Compared with standard half-life clotting factor concentrates, EHL products take longer to be broken down by the body, meaning they work for longer periods of time after being infused into the bloodstream.

“This presents the potential for reduced factor consumption and injection frequency during surgery,” the researchers wrote.

In Europe, EHL products are available as Elocta (recombinant FVIII fusion protein; Eloctate in the U.S.) for hemophilia A and Alprolix (recombinant FIX fusion protein) for hemophilia B.

While these therapies have been shown to be effective for perioperative management in clinical trials, real-world reports to date did not consistently provide details on dosage and patient outcomes.

They also involved “various regions of the world with a wide range of treatment standards,” making it “difficult to apply these learnings to inform clinical practice with EHL products in Nordic Countries,” the researchers wrote.

Nordic Hemophilia Council guidelines recommend that the same principles for standard half-life products use in surgery should be applied to EHL products, but “there is currently a lack of alignment between Nordic haemophilia treatment centres (HTCs) regarding dosing recommendations,” the researchers wrote.

As such, characterization of real-world use of EHL products during surgery in Nordic countries “can be used to generate more data to inform treatment guidelines,” they wrote.

Now, a team of researchers from Norway, Sweden, and Finland retrospectively analyzed clotting factor dosing and surgical outcomes of 20 hemophilia A and B patients treated with EHL products for perioperative management at four Nordic HTCs.

Results showed that 25 surgeries (five patients had two surgeries) were performed between April 1, 2017, and Nov. 30, 2019. These included 19 surgeries (11 minor and eight major) in people with severe hemophilia A and six surgeries (four minor and two major) in patients with mild-to-severe hemophilia B.

Patients’ mean age at the time of surgery was 34.5 years, and eight surgeries (32%), all minor, were performed in children. All surgeries, most commonly orthopedic, were managed with bolus dosing except one minor hemophilia A surgery.

Median pre-surgery Elocta doses were 48 IU/kg (range, 35–57 IU/kg) for major surgeries and 50 IU/kg (range, 24–79 IU/kg) for minor surgeries. Pre-surgery Alprolix doses were 50 IU/kg and 20 IU/kg for the two major surgeries (in one patient) and 47 IU/kg (range, 40–71 IU/kg) for minor surgeries.

The team noted that received doses were generally close to those recommended for major surgeries in the Nordic Hemophilia Council guidelines (50 IU/kg for FVIII and 60–70 IU/kg for FIX) and that available post-dose FVIII levels for all major surgeries were within the recommended target range (70–100 IU/dl).

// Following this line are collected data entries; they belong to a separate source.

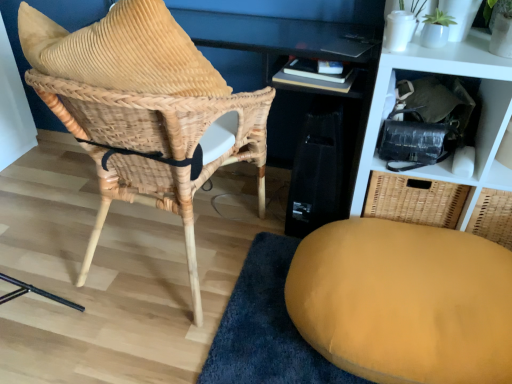 This screenshot has width=512, height=384. What are the coordinates of `woven wicker basket at upper right` in the screenshot? It's located at (479, 121).

What do you see at coordinates (145, 111) in the screenshot? I see `woven rattan chair at left` at bounding box center [145, 111].

Find the location of a particular element. velvet yellow ottoman at lower right is located at coordinates (404, 302).

Which object is further away from the camera, woven rattan chair at left or velvet yellow ottoman at lower right?

velvet yellow ottoman at lower right.

Identify the location of swivel chair below the woven rattan chair at left (from the image's perspective). The width and height of the screenshot is (512, 384). (404, 302).

Is point (91, 258) less distant than point (487, 253)?

No, it is not.

From a real-world perspective, is woven rattan chair at left over velvet yellow ottoman at lower right?

Correct, in the physical world, woven rattan chair at left is higher than velvet yellow ottoman at lower right.

From a real-world perspective, is velvet yellow ottoman at lower right under woven rattan chair at left?

Indeed, from a real-world perspective, velvet yellow ottoman at lower right is positioned beneath woven rattan chair at left.

Does velvet yellow ottoman at lower right appear on the left side of woven rattan chair at left?

Incorrect, velvet yellow ottoman at lower right is not on the left side of woven rattan chair at left.

From the picture: What's the angular difference between velvet yellow ottoman at lower right and woven rattan chair at left's facing directions?

There is a 97.7-degree angle between the facing directions of velvet yellow ottoman at lower right and woven rattan chair at left.

Are velvet yellow ottoman at lower right and woven rattan chair at left far apart?

Actually, velvet yellow ottoman at lower right and woven rattan chair at left are a little close together.

Is woven wicker basket at upper right with woven rattan chair at left?

No, woven wicker basket at upper right is not making contact with woven rattan chair at left.

Can you confirm if woven wicker basket at upper right is positioned to the left of woven rattan chair at left?

In fact, woven wicker basket at upper right is to the right of woven rattan chair at left.

Which of these two, woven wicker basket at upper right or woven rattan chair at left, is wider?

woven rattan chair at left.

Consider the image. Which of these two, woven wicker basket at upper right or woven rattan chair at left, is bigger?

woven rattan chair at left is bigger.

Is woven wicker basket at upper right in contact with velvet yellow ottoman at lower right?

No, woven wicker basket at upper right is not in contact with velvet yellow ottoman at lower right.

Which object is closer to the camera taking this photo, woven wicker basket at upper right or velvet yellow ottoman at lower right?

velvet yellow ottoman at lower right is more forward.

From the picture: Is woven wicker basket at upper right wider than velvet yellow ottoman at lower right?

No.

Considering the positions of objects velvet yellow ottoman at lower right and woven wicker basket at upper right in the image provided, who is in front, velvet yellow ottoman at lower right or woven wicker basket at upper right?

velvet yellow ottoman at lower right is in front.

Which of these two, velvet yellow ottoman at lower right or woven wicker basket at upper right, is wider?

velvet yellow ottoman at lower right is wider.

From the image's perspective, is velvet yellow ottoman at lower right located above or below woven wicker basket at upper right?

velvet yellow ottoman at lower right is below woven wicker basket at upper right.

Does point (408, 367) come farther from viewer compared to point (502, 64)?

No.

Is woven rattan chair at left taller or shorter than woven wicker basket at upper right?

Considering their sizes, woven rattan chair at left has more height than woven wicker basket at upper right.

Who is smaller, woven rattan chair at left or woven wicker basket at upper right?

woven wicker basket at upper right is smaller.

Measure the distance between woven rattan chair at left and woven wicker basket at upper right.

25.14 inches.

Between woven rattan chair at left and woven wicker basket at upper right, which one has larger width?

woven rattan chair at left is wider.

What are the coordinates of `chair above the velvet yellow ottoman at lower right (from the image's perspective)` in the screenshot? It's located at (145, 111).

Identify the location of swivel chair on the right side of woven rattan chair at left. (404, 302).

From the picture: From the image, which object appears to be farther from velvet yellow ottoman at lower right, woven rattan chair at left or woven wicker basket at upper right?

woven rattan chair at left is positioned further to the anchor velvet yellow ottoman at lower right.

Estimate the real-world distances between objects in this image. Which object is further from woven rattan chair at left, woven wicker basket at upper right or velvet yellow ottoman at lower right?

Among the two, woven wicker basket at upper right is located further to woven rattan chair at left.

From the image, which object appears to be nearer to velvet yellow ottoman at lower right, woven wicker basket at upper right or woven rattan chair at left?

Based on the image, woven wicker basket at upper right appears to be nearer to velvet yellow ottoman at lower right.

Estimate the real-world distances between objects in this image. Which object is further from woven wicker basket at upper right, woven rattan chair at left or velvet yellow ottoman at lower right?

woven rattan chair at left is further to woven wicker basket at upper right.

When comparing their distances from woven rattan chair at left, does velvet yellow ottoman at lower right or woven wicker basket at upper right seem further?

Among the two, woven wicker basket at upper right is located further to woven rattan chair at left.

Considering their positions, is velvet yellow ottoman at lower right positioned closer to woven wicker basket at upper right than woven rattan chair at left?

The object closer to woven wicker basket at upper right is velvet yellow ottoman at lower right.

The height and width of the screenshot is (384, 512). I want to click on swivel chair located between woven rattan chair at left and woven wicker basket at upper right in the left-right direction, so click(404, 302). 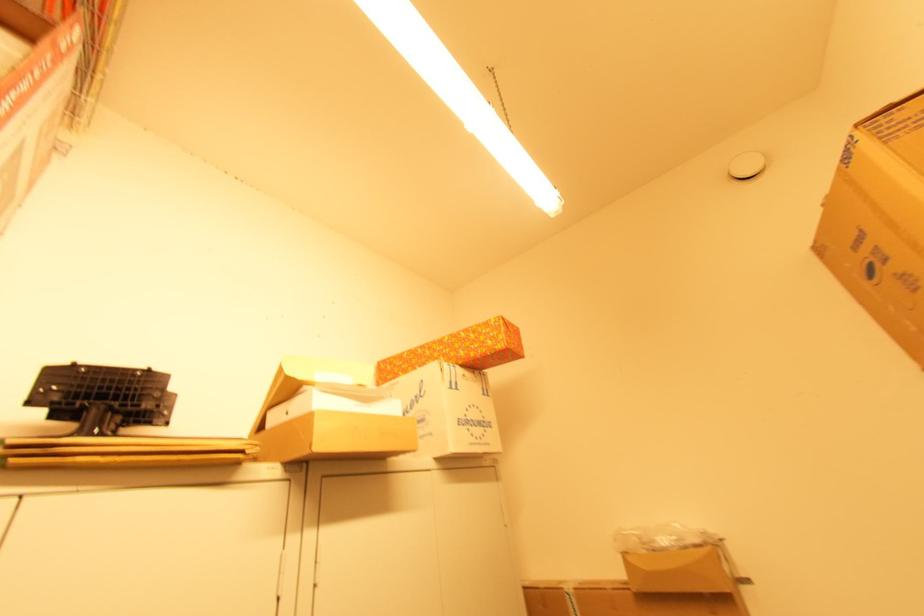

Also, total factor consumption for both EHL products “varied considerably within surgical classifications, especially for major surgeries in patients with severe [hemophilia A],” the researchers wrote.

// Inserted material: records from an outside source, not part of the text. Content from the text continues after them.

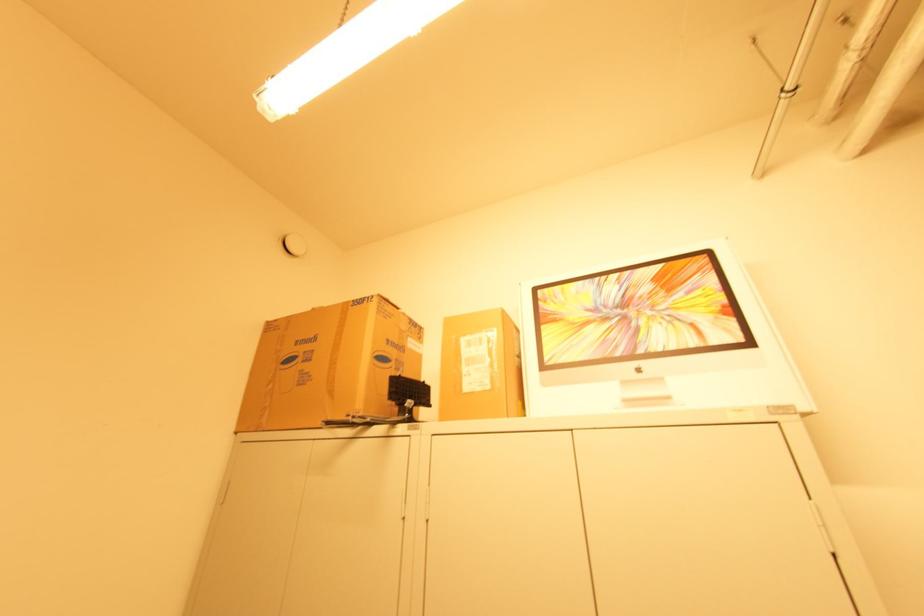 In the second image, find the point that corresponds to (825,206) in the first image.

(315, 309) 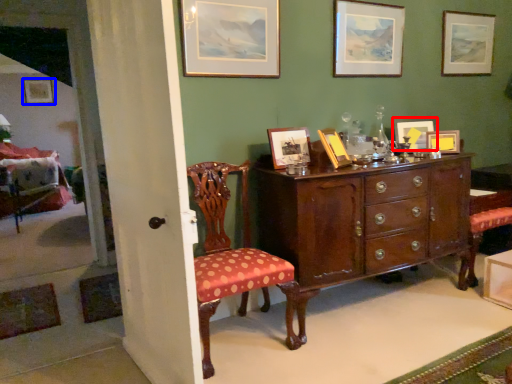 Question: Which of the following is the closest to the observer, picture frame (highlighted by a red box) or picture frame (highlighted by a blue box)?

Choices:
 (A) picture frame
 (B) picture frame

Answer: (A)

“This may be partially explained due to the greater bleeding risk associated with orthopaedic surgeries of the lower extremities (e.g. hip and knee arthroplasty) compared with the upper extremities (e.g., elbow arthroplasty), but also highlights the need for consensus recommendations,” they wrote.

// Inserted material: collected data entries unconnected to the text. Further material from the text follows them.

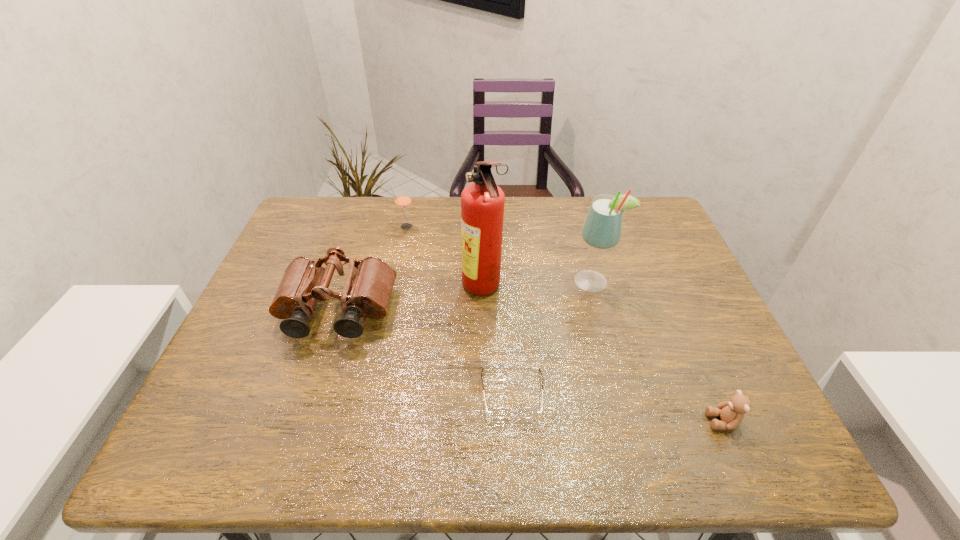 What are the coordinates of `free area in between the farthest object and the shortest object` in the screenshot? It's located at (459, 310).

The height and width of the screenshot is (540, 960). What are the coordinates of `vacant space that is in between the shortest object and the binoculars` in the screenshot? It's located at (425, 353).

Where is `vacant space that's between the spectacles and the second shortest object`? vacant space that's between the spectacles and the second shortest object is located at coordinates (617, 407).

Image resolution: width=960 pixels, height=540 pixels. In order to click on vacant region between the shortest object and the second shortest object in this screenshot , I will do `click(617, 407)`.

You are a GUI agent. You are given a task and a screenshot of the screen. Output one action in this format:
    pyautogui.click(x=<x>, y=<y>)
    Task: Click on the free space that is in between the rightmost object and the shortest object
    The width and height of the screenshot is (960, 540).
    Given the screenshot: What is the action you would take?
    pyautogui.click(x=617, y=407)

Find the location of a particular element. This screenshot has height=540, width=960. vacant point located between the binoculars and the fire extinguisher is located at coordinates (410, 300).

Locate an element on the screen. vacant space that is in between the shortest object and the fifth shortest object is located at coordinates (553, 338).

You are a GUI agent. You are given a task and a screenshot of the screen. Output one action in this format:
    pyautogui.click(x=<x>, y=<y>)
    Task: Click on the unoccupied area between the second tallest object and the tallest object
    Image resolution: width=960 pixels, height=540 pixels.
    Given the screenshot: What is the action you would take?
    pyautogui.click(x=538, y=286)

Find the location of `the closest object to the shortest object`. the closest object to the shortest object is located at coordinates (482, 203).

Locate which object ranks second in proximity to the straw. Please provide its 2D coordinates. Your answer should be formatted as a tuple, i.e. [(x, y)], where the tuple contains the x and y coordinates of a point satisfying the conditions above.

[(482, 203)] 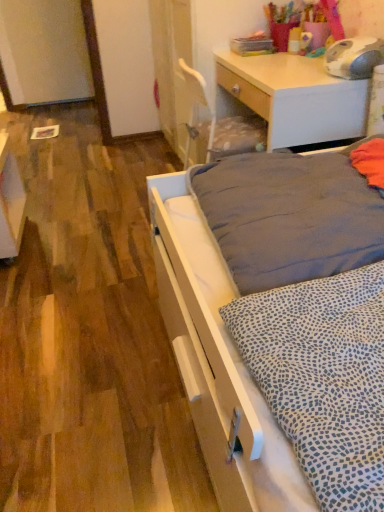 Question: Looking at their shapes, would you say white glossy vanity at lower left is wider or thinner than light wood desk at upper right?

Choices:
 (A) thin
 (B) wide

Answer: (A)

Question: Is point (8, 197) closer or farther from the camera than point (344, 137)?

Choices:
 (A) farther
 (B) closer

Answer: (A)

Question: Estimate the real-world distances between objects in this image. Which object is farther from the dark gray fabric mattress at center?

Choices:
 (A) light wood desk at upper right
 (B) white glossy vanity at lower left
 (C) white matte bed at lower right

Answer: (B)

Question: Which of these objects is positioned closest to the white glossy vanity at lower left?

Choices:
 (A) light wood desk at upper right
 (B) white matte bed at lower right
 (C) dark gray fabric mattress at center

Answer: (B) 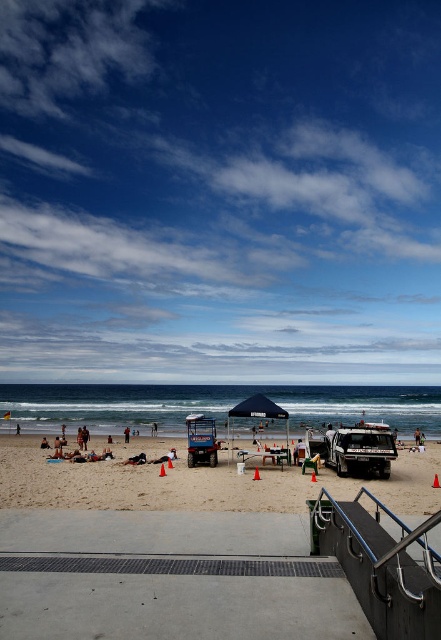 Measure the distance between point (351,582) and camera.

Point (351,582) and camera are 5.09 meters apart.

Does polished metal handrail at lower right appear on the right side of metallic blue jeep at center?

Correct, you'll find polished metal handrail at lower right to the right of metallic blue jeep at center.

Is point (370, 582) in front of point (197, 432)?

Yes, it is in front of point (197, 432).

Locate an element on the screen. polished metal handrail at lower right is located at coordinates [x=381, y=564].

Does metallic blue jeep at center lie behind tan skin person at lower center?

No, metallic blue jeep at center is closer to the viewer.

In the scene shown: Does metallic blue jeep at center appear over tan skin person at lower center?

Yes, metallic blue jeep at center is above tan skin person at lower center.

Is point (195, 454) farther from camera compared to point (415, 442)?

No.

This screenshot has width=441, height=640. I want to click on metallic blue jeep at center, so click(201, 440).

Which is behind, point (96, 355) or point (135, 456)?

The point (96, 355) is behind.

Between point (100, 67) and point (142, 456), which one is positioned in front?

Point (142, 456) is more forward.

Which is in front, point (350, 179) or point (139, 456)?

Point (139, 456) is more forward.

Locate an element on the screen. The height and width of the screenshot is (640, 441). blue sky at upper center is located at coordinates point(220,189). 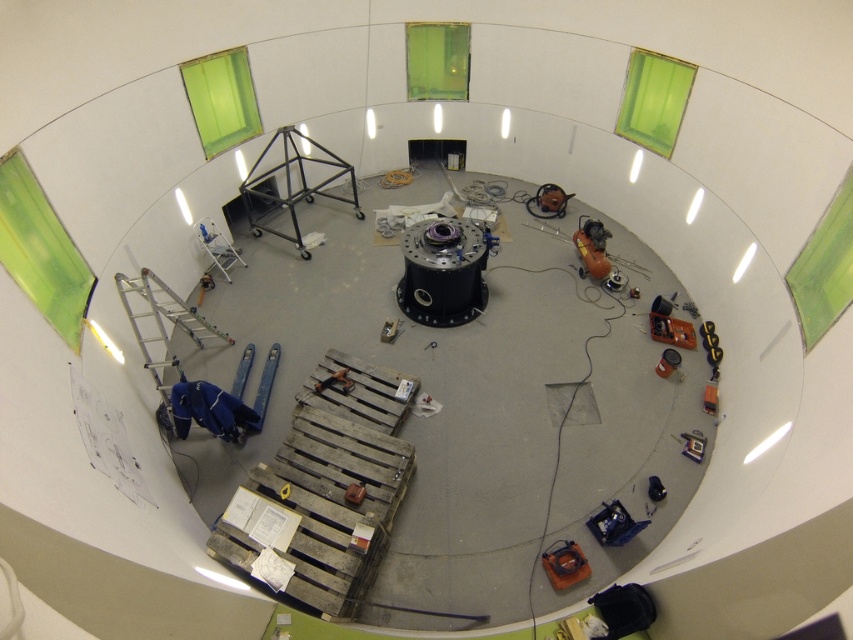 Question: Which point is farther from the camera taking this photo?

Choices:
 (A) (561, 541)
 (B) (223, 237)
 (C) (320, 387)
 (D) (546, 218)

Answer: (D)

Question: Does orange rubber hose at lower right appear over wooden pallet at center?

Choices:
 (A) yes
 (B) no

Answer: (B)

Question: Can you confirm if black matte motor at center is positioned above metallic blue ladder at left?

Choices:
 (A) yes
 (B) no

Answer: (B)

Question: Which object is closer to the camera taking this photo?

Choices:
 (A) metallic robotic arm at right
 (B) wooden pallet at center

Answer: (B)

Question: Is weathered wood pallet at lower left further to the viewer compared to metallic blue ladder at left?

Choices:
 (A) yes
 (B) no

Answer: (B)

Question: Which point is closer to the camera?

Choices:
 (A) coord(206,225)
 (B) coord(561,561)
 (C) coord(535,196)
 (D) coord(347,388)

Answer: (B)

Tranexamic acid, an antifibrinolytic, was used in all major and in 87% of minor surgeries. Antifibrinolytics are medications that promote blood clotting and are commonly used in hemophilia patients undergoing surgery.

In nearly all (96%) surgeries, bleeding control both during and after surgery were rated as at least good/excellent by the physician or surgeon, with bleeds occurring in only three (12%) surgeries (one major and two minor). All three cases needed additional bolus injections after surgery.

No patient needed preventive treatment against blood clots or blood transfusions, and no adverse events were reported.

“The Nordic experience suggests that [EHL products] can be used safely and effectively for peri-operative [bleeding control] in patients with [hemophilia A and B], but further research and follow-up discussions are needed to develop local dosing guidelines,” the researchers concluded.